“Depois chegaram a Jericó. E, ao sair ele de Jericó com seus discípulos e uma grande multidão, estava sentado junto do caminho um mendigo cego, Bartimeu filho de Timeu.
Este, quando ouviu que era Jesus, o nazareno, começou a clamar, dizendo: Jesus, Filho de Davi, tem compaixão de mim!
E muitos o repreendiam, para que se calasse; mas ele clamava ainda mais: Filho de Davi, tem compaixão de mim.
Parou, pois, Jesus e disse: Chamai-o. E chamaram o cego, dizendo-lhe: Tem bom ânimo; levanta-te, ele te chama.
Nisto, lançando de si a sua capa, de um salto se levantou e foi ter com Jesus.
Perguntou-lhe Jesus: Que queres que te faça? Respondeu-lhe o cego: Mestre, que eu veja.
Disse-lhe Jesus: Vai, a tua fé te salvou. E imediatamente recuperou a vista, e foi seguindo pelo caminho.” Marcos 10.46-52
O cego era alguém especial, que merecia atenção e que muitos apreciavam? Não! O cego não era ninguém. Era desprezado, ficava a margem do caminho, não tinha posição e ainda dependia dos outros lhe darem alguma coisa para sobreviver.
Esse mesmo cego, que não era ninguém, fez Jesus parar. Jesus estava no meio de uma grande multidão de pessoas, onde com certeza havia pessoas importantes e influentes na sociedade. Mas Ele estava andando e não parado atendendo-as. Ninguém O fez parar, mas o cego fez.
Jesus sabia do cego e com certeza o viu, e depois o ouviu logo na primeira vez que foi chamado, porem não parou de imediato. Por quê? Porque Jesus queria testá-lo.
Às vezes, não conseguimos parar ninguém, mas o cego nos deixa uma “receita”.
A primeira coisa que o cego fez foi ficar alerta (vv. 47). Ele estava atento para quando Jesus passasse. Nós muitas vezes ficamos atentos a diversas coisas, porém não a Aquele que pode tudo.
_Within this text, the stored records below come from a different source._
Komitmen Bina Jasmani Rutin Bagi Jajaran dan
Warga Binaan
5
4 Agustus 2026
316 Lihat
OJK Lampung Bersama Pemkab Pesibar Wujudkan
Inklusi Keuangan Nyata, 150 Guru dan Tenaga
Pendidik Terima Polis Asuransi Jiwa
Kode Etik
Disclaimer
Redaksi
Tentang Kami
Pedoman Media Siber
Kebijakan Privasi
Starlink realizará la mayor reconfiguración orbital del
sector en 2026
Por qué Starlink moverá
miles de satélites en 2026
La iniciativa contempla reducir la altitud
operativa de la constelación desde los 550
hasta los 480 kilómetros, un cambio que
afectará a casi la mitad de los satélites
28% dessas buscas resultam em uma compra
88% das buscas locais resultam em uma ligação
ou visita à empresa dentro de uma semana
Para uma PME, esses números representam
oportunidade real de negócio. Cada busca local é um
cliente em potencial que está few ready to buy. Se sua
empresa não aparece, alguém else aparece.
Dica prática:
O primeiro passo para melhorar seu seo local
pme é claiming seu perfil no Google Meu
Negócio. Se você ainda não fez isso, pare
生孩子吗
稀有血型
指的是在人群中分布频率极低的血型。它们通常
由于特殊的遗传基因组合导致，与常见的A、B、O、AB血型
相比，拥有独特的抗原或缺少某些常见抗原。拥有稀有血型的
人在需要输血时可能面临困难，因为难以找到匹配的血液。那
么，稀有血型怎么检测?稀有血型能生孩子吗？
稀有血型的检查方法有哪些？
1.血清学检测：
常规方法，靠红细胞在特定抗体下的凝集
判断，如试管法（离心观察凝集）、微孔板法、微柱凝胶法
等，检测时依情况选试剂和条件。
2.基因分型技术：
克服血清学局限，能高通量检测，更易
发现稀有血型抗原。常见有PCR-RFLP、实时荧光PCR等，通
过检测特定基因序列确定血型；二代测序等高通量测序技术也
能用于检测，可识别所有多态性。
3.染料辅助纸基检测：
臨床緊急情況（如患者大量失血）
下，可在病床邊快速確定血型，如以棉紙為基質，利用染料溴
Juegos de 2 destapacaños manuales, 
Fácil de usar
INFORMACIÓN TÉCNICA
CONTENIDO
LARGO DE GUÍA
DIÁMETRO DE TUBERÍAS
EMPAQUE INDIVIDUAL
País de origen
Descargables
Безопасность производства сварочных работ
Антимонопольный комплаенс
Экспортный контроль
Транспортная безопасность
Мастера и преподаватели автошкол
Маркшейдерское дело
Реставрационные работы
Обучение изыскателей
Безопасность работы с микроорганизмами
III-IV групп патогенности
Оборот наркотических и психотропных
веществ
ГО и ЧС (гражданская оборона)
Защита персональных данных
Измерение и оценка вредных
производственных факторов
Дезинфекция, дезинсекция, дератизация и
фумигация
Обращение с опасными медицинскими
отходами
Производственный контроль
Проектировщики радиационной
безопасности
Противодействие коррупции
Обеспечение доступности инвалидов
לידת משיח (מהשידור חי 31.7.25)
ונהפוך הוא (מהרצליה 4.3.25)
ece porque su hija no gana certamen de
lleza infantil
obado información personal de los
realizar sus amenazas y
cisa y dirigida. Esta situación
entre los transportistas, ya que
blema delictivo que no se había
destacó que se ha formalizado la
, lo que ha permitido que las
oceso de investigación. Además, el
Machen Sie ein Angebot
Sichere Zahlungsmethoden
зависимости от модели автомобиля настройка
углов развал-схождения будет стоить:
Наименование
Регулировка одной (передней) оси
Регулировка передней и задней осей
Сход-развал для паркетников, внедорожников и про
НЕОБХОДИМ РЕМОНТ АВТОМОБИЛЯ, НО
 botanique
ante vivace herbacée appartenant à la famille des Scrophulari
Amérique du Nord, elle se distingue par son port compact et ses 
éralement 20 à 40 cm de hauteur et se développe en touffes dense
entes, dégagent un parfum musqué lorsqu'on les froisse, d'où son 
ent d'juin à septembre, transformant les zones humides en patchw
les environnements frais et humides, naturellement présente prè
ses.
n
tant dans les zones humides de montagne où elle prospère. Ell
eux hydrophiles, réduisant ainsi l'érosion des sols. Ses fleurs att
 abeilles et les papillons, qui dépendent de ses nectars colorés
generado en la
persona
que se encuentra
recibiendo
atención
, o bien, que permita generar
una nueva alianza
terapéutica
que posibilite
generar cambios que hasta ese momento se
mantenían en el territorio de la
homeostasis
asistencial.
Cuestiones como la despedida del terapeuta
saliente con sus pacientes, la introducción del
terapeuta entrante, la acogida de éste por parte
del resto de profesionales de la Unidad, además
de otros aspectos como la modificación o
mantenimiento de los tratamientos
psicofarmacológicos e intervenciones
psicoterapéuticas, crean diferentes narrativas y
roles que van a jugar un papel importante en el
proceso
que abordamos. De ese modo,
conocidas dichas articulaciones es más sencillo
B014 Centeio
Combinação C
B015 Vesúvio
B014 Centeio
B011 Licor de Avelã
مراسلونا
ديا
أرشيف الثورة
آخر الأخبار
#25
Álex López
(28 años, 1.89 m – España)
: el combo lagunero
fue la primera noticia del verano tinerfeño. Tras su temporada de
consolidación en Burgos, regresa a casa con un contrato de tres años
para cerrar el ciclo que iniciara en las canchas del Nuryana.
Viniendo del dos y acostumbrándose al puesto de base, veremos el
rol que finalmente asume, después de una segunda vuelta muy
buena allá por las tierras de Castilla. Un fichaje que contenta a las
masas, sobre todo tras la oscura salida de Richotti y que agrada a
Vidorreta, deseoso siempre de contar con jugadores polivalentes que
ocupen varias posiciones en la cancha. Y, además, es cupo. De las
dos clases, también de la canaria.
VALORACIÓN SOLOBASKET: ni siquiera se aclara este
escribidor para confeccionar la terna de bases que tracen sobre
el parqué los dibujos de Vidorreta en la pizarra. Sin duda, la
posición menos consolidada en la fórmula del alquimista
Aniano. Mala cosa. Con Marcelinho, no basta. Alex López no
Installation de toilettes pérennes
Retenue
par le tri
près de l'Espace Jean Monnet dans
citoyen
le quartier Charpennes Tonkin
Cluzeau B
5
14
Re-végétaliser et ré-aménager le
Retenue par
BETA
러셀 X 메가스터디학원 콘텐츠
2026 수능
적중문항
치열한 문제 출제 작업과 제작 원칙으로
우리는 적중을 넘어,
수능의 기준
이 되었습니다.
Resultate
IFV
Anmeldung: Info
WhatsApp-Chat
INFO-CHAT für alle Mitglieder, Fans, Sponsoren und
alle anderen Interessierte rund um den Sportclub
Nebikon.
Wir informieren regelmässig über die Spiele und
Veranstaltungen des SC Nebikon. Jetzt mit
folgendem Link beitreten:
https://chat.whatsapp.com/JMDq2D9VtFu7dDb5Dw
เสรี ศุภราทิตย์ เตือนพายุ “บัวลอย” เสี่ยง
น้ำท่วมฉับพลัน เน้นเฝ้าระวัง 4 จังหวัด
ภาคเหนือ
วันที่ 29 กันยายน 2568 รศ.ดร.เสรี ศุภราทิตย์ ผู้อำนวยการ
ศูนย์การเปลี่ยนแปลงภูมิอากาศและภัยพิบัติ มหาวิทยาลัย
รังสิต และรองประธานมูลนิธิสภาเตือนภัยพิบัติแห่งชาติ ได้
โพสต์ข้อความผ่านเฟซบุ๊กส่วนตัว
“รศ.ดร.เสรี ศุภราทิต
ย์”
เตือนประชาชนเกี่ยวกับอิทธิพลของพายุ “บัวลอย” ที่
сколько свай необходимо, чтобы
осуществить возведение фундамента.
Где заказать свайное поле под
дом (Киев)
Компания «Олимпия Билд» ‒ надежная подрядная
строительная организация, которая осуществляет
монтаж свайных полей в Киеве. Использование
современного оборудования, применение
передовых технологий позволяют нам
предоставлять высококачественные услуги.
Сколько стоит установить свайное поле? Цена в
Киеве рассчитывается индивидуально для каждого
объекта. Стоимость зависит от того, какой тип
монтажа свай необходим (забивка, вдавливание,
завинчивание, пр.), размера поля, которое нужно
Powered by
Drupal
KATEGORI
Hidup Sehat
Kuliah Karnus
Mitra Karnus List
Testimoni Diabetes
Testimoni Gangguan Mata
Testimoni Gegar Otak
O Espírito Santo quer nos abençoar, Ele quer falar com você, comunicar coisas importantes, mas precisamos estar atentos a Sua palavra.
Esteja atento e não deixe o Senhor passar!

Segundo: ele estava disposto a arriscar (vv. 47). Ele pôs-se a clamar: “Jesus, Filho de Davi, tem compaixão de mim”. Isso é você batendo, batendo, batendo…, até que se abra. Batei, batei e abrir-se-vos-a.
O Diabo quer te calar. As lutas querem te sufocar. Uma criança, quando está muito em silêncio é porque há algum problema. Quando ela está com problemas, chama pelo pai. Temo que ser como criança e quando vem o problema gritar:
– AJUDA-ME PAI. SOCORRE-ME!

Em terceiro lugar, ele teve coragem de perseverar (vv. 48). Conforme a multidão mandava-o se calar, mais ele gritava. Quando você persevera, você já andou mais da metade do caminho. Os problemas que enfrentamos no dia a dia vêm para fazer-nos desistir. São como âncoras que tentam nos parar. Ponha-os no chão e use-os como degraus.
O mundo é daqueles que não desistem.

Em quarto lugar, quando as pessoas lhe comunicaram que Jesus o chamava (vv. 49), pôs-se de pé (vv. 50) e lançou de si a capa (vv. 50). Isso mostra que ele era uma pessoa desprendida. A capa é a velha vida. Muitos querem a benção mas não querem compromisso com Deus. Não deixam as coisas passadas; continuam caloteiras, agindo de má fé, praticam imoralidades sexuais, ficam “endemoninhados” no trânsito, mentem, não tem palavra, etc.

Por último, Jesus lhe perguntou o que ele queria e ele respondeu prontamente: “Que eu torne a ver”. Ele não disse “se o Senhor puder…”. Ele creu! No verso 52 Jesus disse: “Sua fé te salvou”. Ele ganhou não só a visão, mas a salvação também, através da fé em Jesus.